We believe that commodity selection offers a promising framework for the study of coloniality. We hope that it will help resolve this long-standing evolutionary enigma. The purpose of this symposium is to explore the potentialities of this approach. We asked participants to provide some evidence in favour of a role of commodity selection in coloniality.

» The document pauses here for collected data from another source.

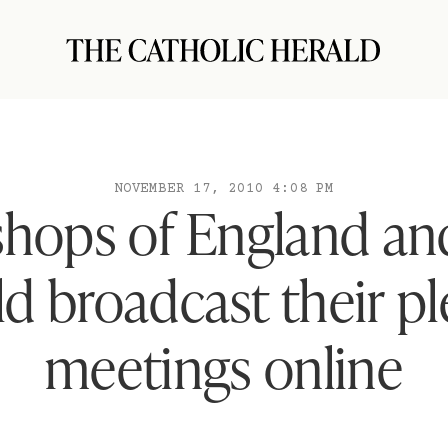
NOVEMBER 17, 2010 4:08 PM
shops of England an
d broadcast their p
meetings online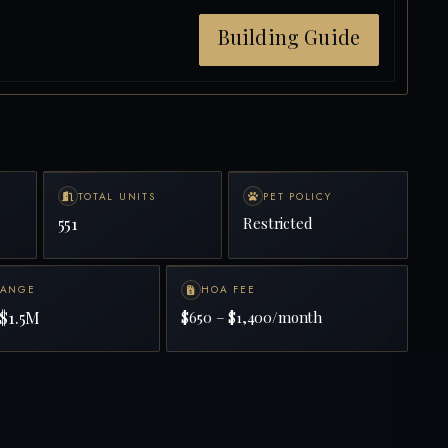
Building Guide
TOTAL UNITS
PET POLICY
551
Restricted
RANGE
HOA FEE
$1.5M
$650 – $1,400/month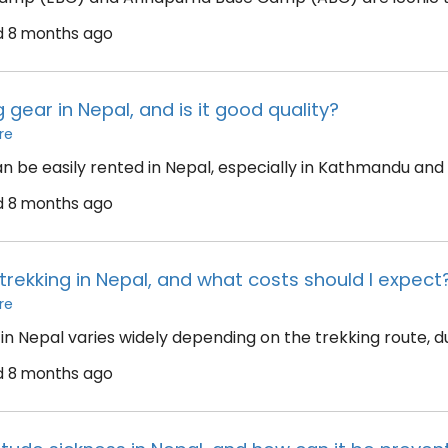
d
8 months ago
g gear in Nepal, and is it good quality?
re
an be easily rented in Nepal, especially in Kathmandu and
d
8 months ago
trekking in Nepal, and what costs should I expect
re
in Nepal varies widely depending on the trekking route, dur
d
8 months ago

A key aspect of Charles R. Brown's and Mary Bomberger Brown's approach is their assumption that the commodities necessary to breed differ among phenotypes. They illustrate this point with the role of colony size as a potential cue for breeding habitat selection. The two following papers concern the importance of fitness components as cues in habitat selection. Thierry Boulinier, Etienne Danchin and Stéphane Durand present experimental evidence of conspecific attraction based on the presence of chicks in the nests, and resulting activities, in breeding habitat selection in the Kittiwake. Thomas J. Valone and Craig W. Benkman then review the evidence that animals use fitness components of their conspecifics in foraging and breeding habitat selection. The last two papers deal with the sexual selection aspects. Richard H. Wagner describes the hidden lek hypothesis and offers some new developments. Herbert Hoi finally presents a tentative synthesis of the variable mating systems observed in several monogamous semicolonial species (Herbert chose not to provide a written version of his oral communication).